:: Exercise directions ::
The answer must be the full data, restated word for word, with no pictures in it.

:: Listed entries ::
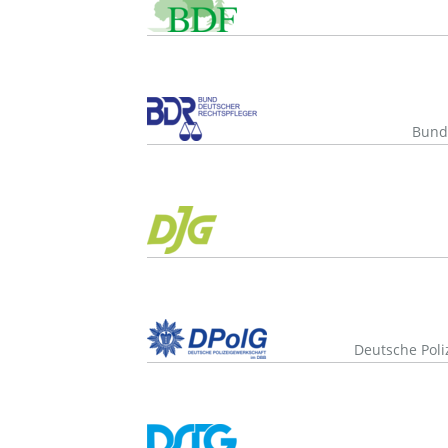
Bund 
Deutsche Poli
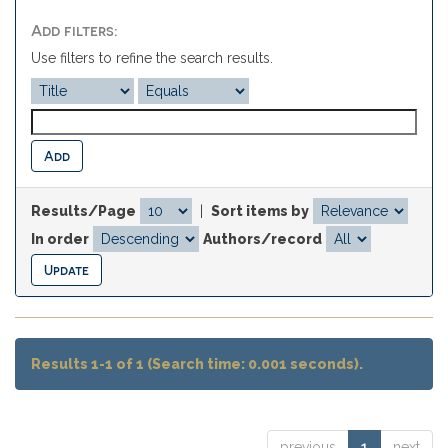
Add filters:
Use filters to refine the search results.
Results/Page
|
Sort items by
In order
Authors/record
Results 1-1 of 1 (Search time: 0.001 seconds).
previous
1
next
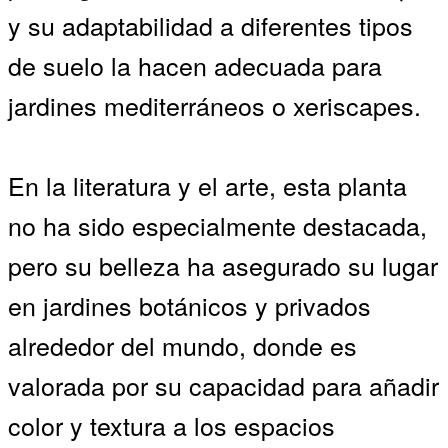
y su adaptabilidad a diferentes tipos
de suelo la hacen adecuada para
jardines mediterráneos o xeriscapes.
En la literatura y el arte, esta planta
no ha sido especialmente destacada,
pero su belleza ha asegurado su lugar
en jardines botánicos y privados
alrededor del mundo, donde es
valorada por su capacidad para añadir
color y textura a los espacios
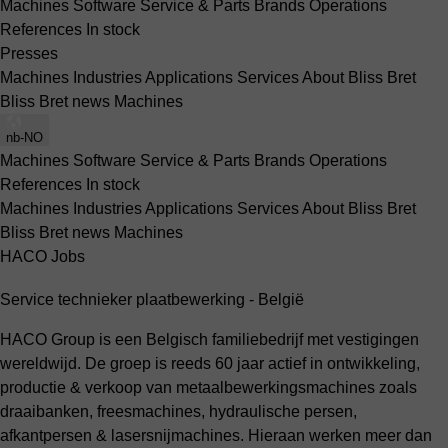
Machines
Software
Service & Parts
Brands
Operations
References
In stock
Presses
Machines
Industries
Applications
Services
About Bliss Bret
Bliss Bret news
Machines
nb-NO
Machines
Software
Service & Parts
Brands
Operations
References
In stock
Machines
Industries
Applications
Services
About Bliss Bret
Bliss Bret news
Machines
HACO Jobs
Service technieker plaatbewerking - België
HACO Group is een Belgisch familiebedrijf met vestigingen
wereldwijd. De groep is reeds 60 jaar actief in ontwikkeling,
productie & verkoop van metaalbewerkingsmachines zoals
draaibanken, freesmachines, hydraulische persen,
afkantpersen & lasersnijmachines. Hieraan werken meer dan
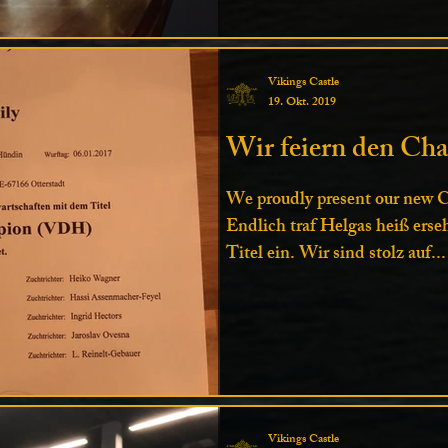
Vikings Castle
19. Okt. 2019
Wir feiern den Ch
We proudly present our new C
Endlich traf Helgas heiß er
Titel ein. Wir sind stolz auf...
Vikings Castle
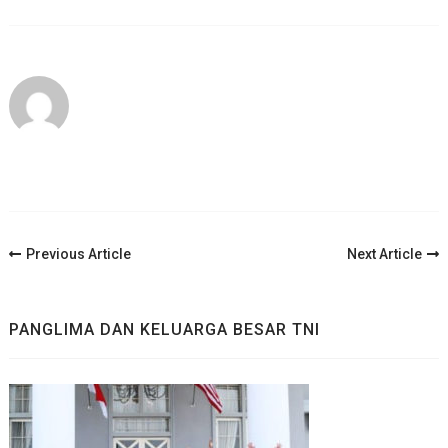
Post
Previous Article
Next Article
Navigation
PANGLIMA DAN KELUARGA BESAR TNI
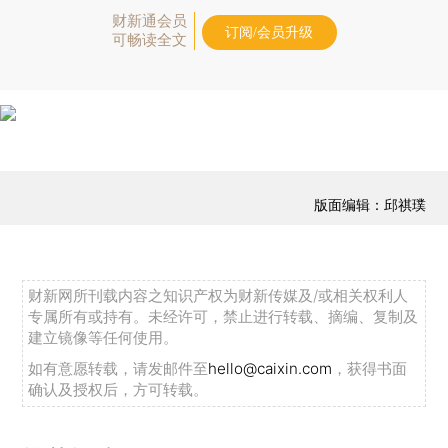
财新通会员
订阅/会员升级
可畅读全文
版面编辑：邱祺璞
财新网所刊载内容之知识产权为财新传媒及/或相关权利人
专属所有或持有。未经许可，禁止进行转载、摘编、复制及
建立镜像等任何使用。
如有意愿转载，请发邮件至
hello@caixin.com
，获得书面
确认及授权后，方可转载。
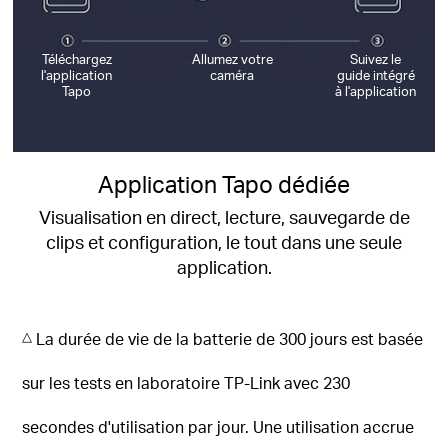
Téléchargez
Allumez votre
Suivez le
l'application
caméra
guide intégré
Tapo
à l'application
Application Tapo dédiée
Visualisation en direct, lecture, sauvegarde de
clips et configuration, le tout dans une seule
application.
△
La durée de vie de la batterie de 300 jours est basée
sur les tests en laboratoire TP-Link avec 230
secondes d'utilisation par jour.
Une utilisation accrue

:: Solved problem ::
Bund 
Deutsche Poli
Add filters:
Use filters to refine the search results.
Results/Page
|
Sort items by
In order
Authors/record
Results 1-1 of 1 (Search time: 0.001 seconds).
previous
1
next
y su adaptabilidad a diferentes tipos
de suelo la hacen adecuada para
jardines mediterráneos o xeriscapes.
En la literatura y el arte, esta planta
no ha sido especialmente destacada,
pero su belleza ha asegurado su lugar
en jardines botánicos y privados
alrededor del mundo, donde es
valorada por su capacidad para añadir
color y textura a los espacios
Machines
Software
Service & Parts
Brands
Operations
References
In stock
Presses
Machines
Industries
Applications
Services
About Bliss Bret
Bliss Bret news
Machines
nb-NO
Machines
Software
Service & Parts
Brands
Operations
References
In stock
Machines
Industries
Applications
Services
About Bliss Bret
Bliss Bret news
Machines
HACO Jobs
Service technieker plaatbewerking - België
HACO Group is een Belgisch familiebedrijf met vestigingen
wereldwijd. De groep is reeds 60 jaar actief in ontwikkeling,
productie & verkoop van metaalbewerkingsmachines zoals
draaibanken, freesmachines, hydraulische persen,
afkantpersen & lasersnijmachines. Hieraan werken meer dan
Vikings Castle
19. Okt. 2019
Wir feiern den Ch
We proudly present our new C
Endlich traf Helgas heiß er
Titel ein. Wir sind stolz auf...
Vikings Castle
Post
Previous Article
Next Article
Navigation
PANGLIMA DAN KELUARGA BESAR TNI
财新通会员
订阅/会员升级
可畅读全文
版面编辑：邱祺璞
财新网所刊载内容之知识产权为财新传媒及/或相关权利人
专属所有或持有。未经许可，禁止进行转载、摘编、复制及
建立镜像等任何使用。
如有意愿转载，请发邮件至
hello@caixin.com
，获得书面
确认及授权后，方可转载。
Téléchargez
Allumez votre
Suivez le
l'application
caméra
guide intégré
Tapo
à l'application
Application Tapo dédiée
Visualisation en direct, lecture, sauvegarde de
clips et configuration, le tout dans une seule
application.
△
La durée de vie de la batterie de 300 jours est basée
sur les tests en laboratoire TP-Link avec 230
secondes d'utilisation par jour.
Une utilisation accrue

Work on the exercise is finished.